Not to put a damper on these invigorating plans nor on the Yankee-Aussie special relationship, but I am forced to wonder idly if the $50 billion over the next five years for the system is cost-effective. Remember, that's American dollars, not a South Pacific currency. Because, while I am certain that the American decision to go ahead with the missile shield is not in any way related to the amount of personal shares held in defence companies by members of the Republican party, for half that dosh, they could:
(a) Bribe the leaders of the rogue states into retiring to small, tropical islands and install other, more obedient rogues instead.
(b) Make significant inroads into poverty reduction, open-minded primary education, and sustainable livelihoods internationally, thereby stymieing terrorist recruitment.
(c) Buy every village on Earth a television, a satellite dish, a generator, and a 15-year supply of diesel plus a maintenance subcontractor, thereby ensuring that the next generation has neither the intelligence nor the initiative to launch a missile or to plant a bomb.
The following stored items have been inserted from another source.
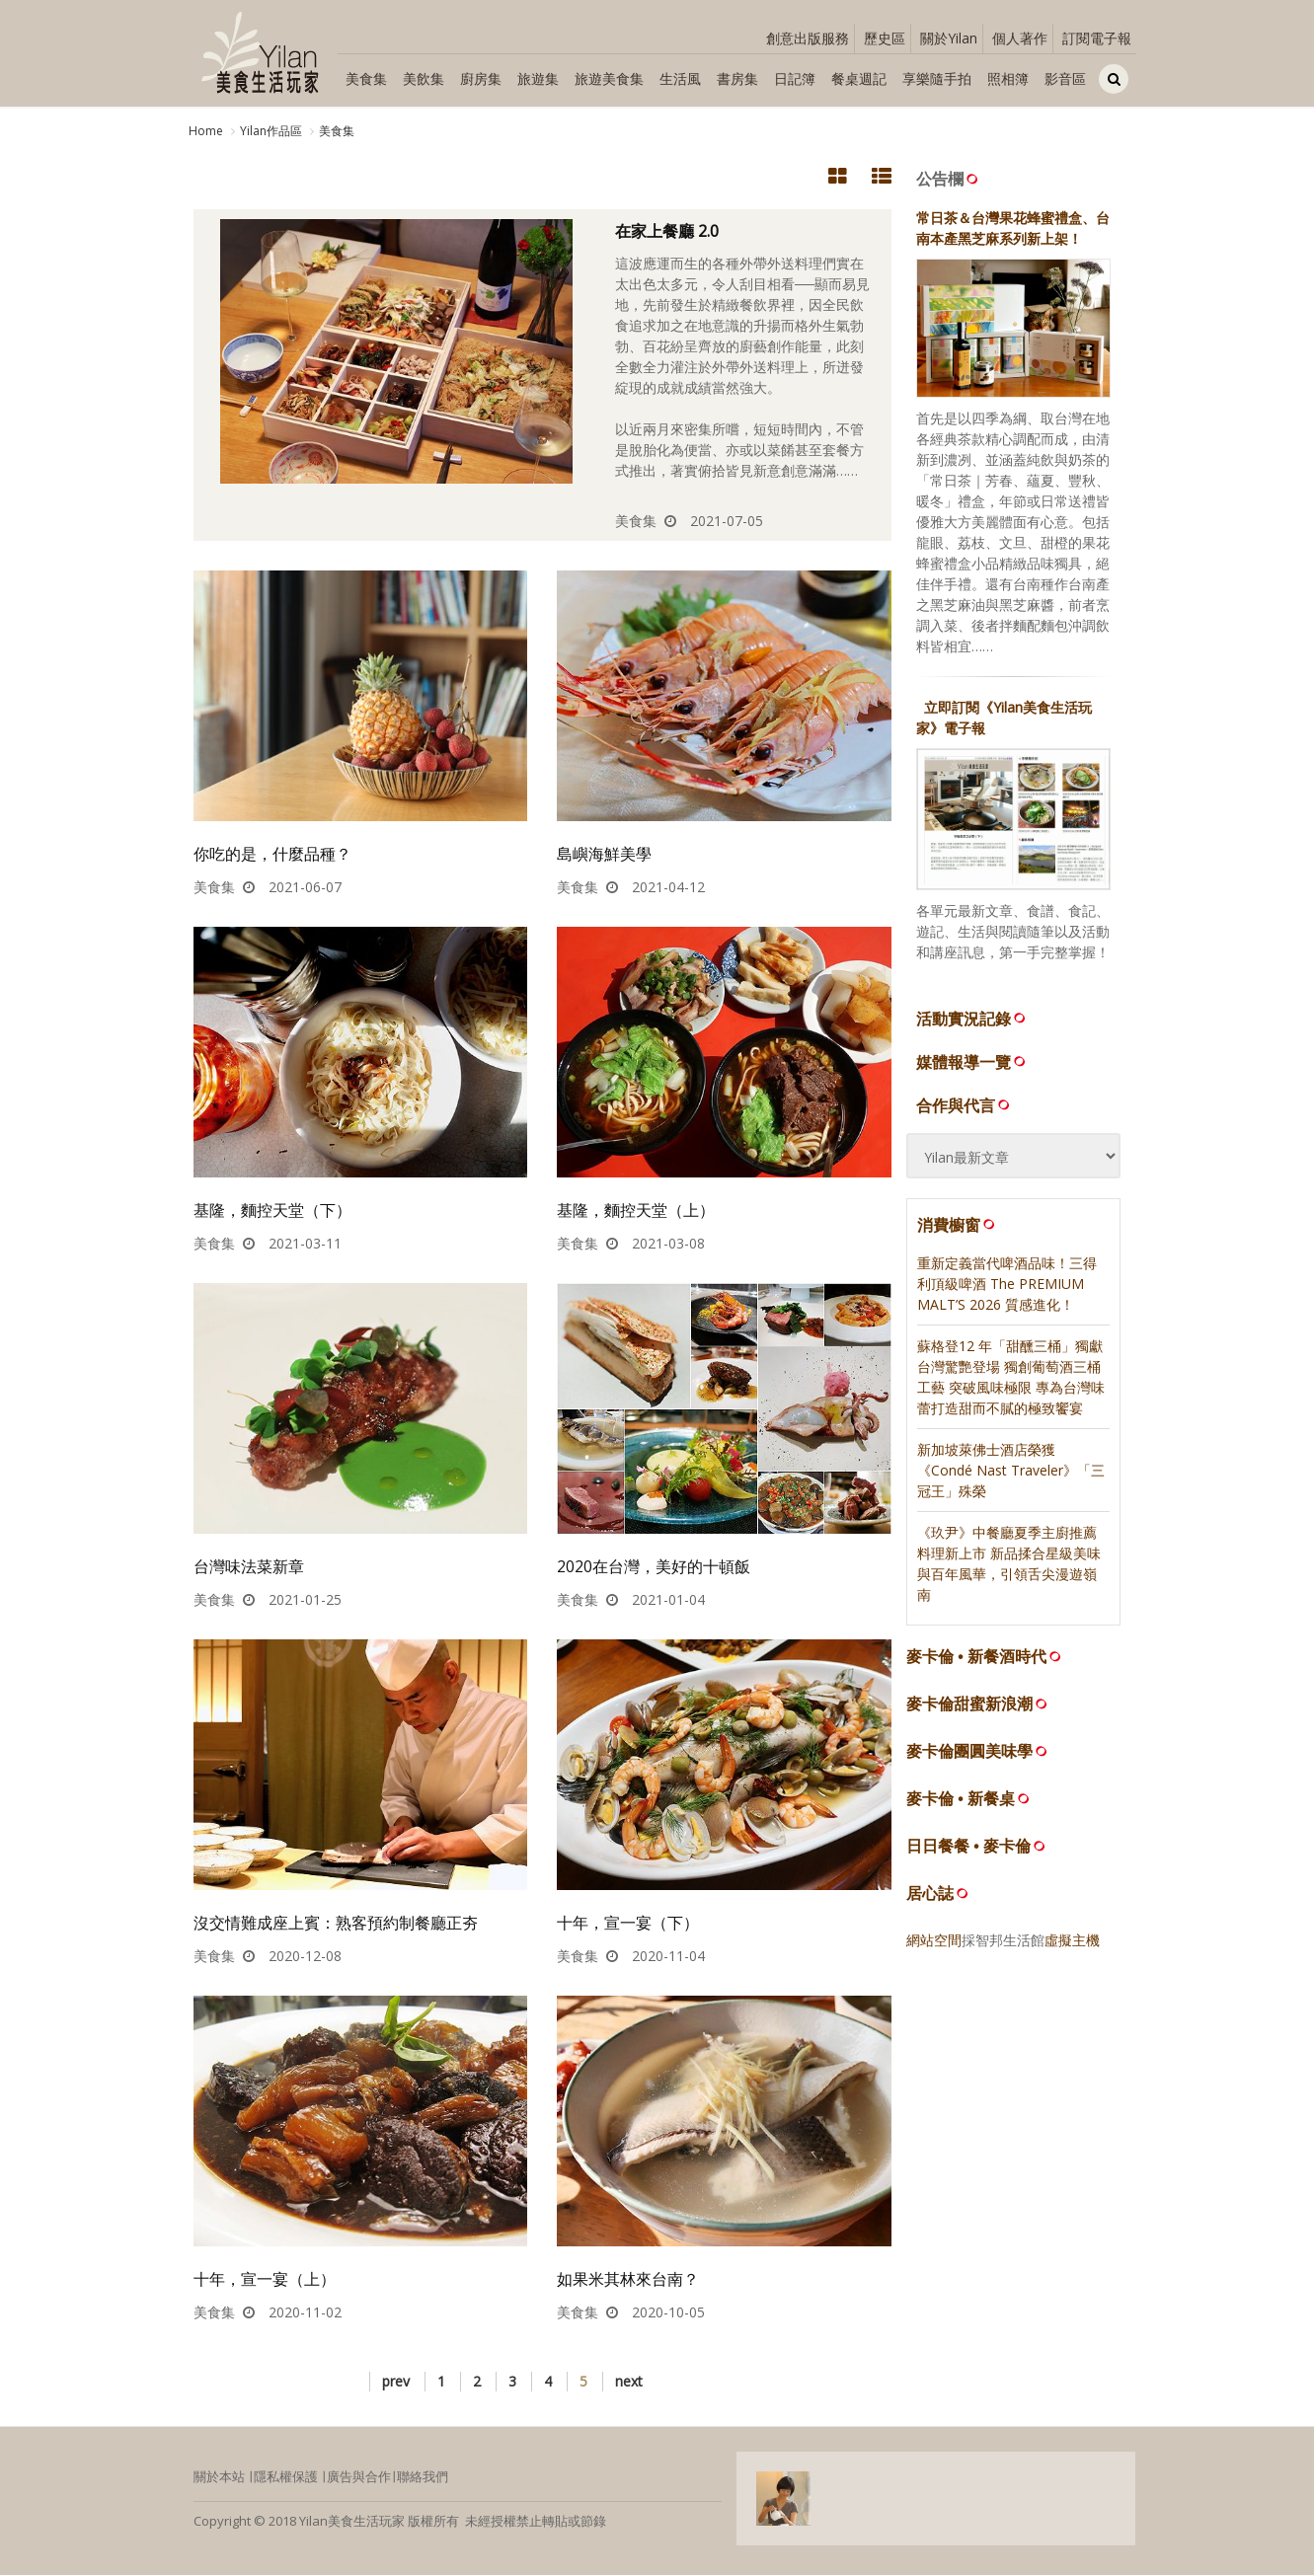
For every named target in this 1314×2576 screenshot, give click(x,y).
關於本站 (219, 2477)
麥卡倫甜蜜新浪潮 (969, 1705)
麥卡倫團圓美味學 (969, 1752)
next (629, 2382)
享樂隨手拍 (936, 78)
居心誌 (930, 1894)
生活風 (680, 78)
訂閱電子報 (1096, 38)
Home (206, 130)
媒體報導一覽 (972, 1062)
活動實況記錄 (972, 1018)
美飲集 (423, 78)
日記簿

At last: a foolproof (fool-creating) method for American ideals to conquer the world without resistance. A McD's shack could even be built next to each television!
Plus, with any of the above options, there's still $25 billion in the bank for Howard's and Bush's cronies to treat themselves to that spare Learjet or two for attending climate change conferences in style in order to present their anti-Kyoto stance. Not to mention hiring brainpower to work out why the September 11th terrorist attacks are being used as a justification for the missile shield. Would the new radar systems lock onto hijacked passenger jets and would the "interceptors" distinguish between evil Osamamen and innocent citizens?
Well, at least we have the comfort of knowing that Indonesia opposes the missile shield, since "dialogue and diplomacy would be far more effective". Pity that this principle was not enacted for East Timor, a country which would make far better use of a spare billion dollars or fifty.